◆ **Dataset extract**:

================================

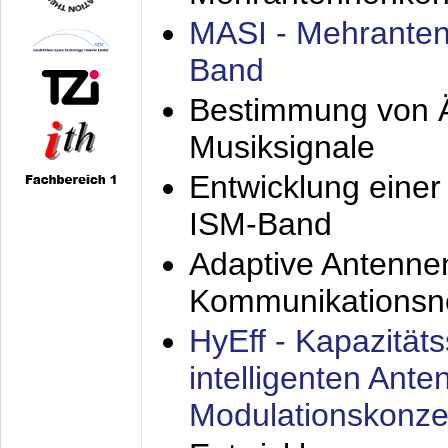
MASI - Mehranten
Band
Bestimmung von Ä
Musiksignale
Entwicklung eine
ISM-Band
Adaptive Antenne
Kommunikationsn
HyEff - Kapazität
intelligenten Ant
Modulationskonze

================================

◆ **Required action**: Set the pictures aside and reproduce the data above exactly.

◆ **Task solution**:
MASI - Mehranten
Band
Bestimmung von Ä
Musiksignale
Entwicklung eine
ISM-Band
Adaptive Antenne
Kommunikationsn
HyEff - Kapazität
intelligenten Ant
Modulationskonze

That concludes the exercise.